Required action:
Verbatim output of the lines below is required, with the images omitted.

Source data:
____

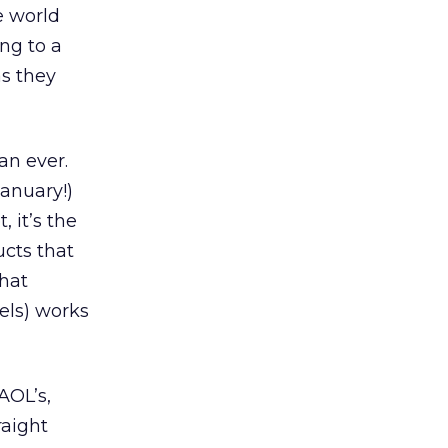
he world
ing to a
as they
an ever.
anuary!)
 it’s the
ucts that
that
els) works
AOL’s,
raight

____

Task answer:
he world
ing to a
as they
an ever.
anuary!)
 it’s the
ucts that
that
els) works
AOL’s,
raight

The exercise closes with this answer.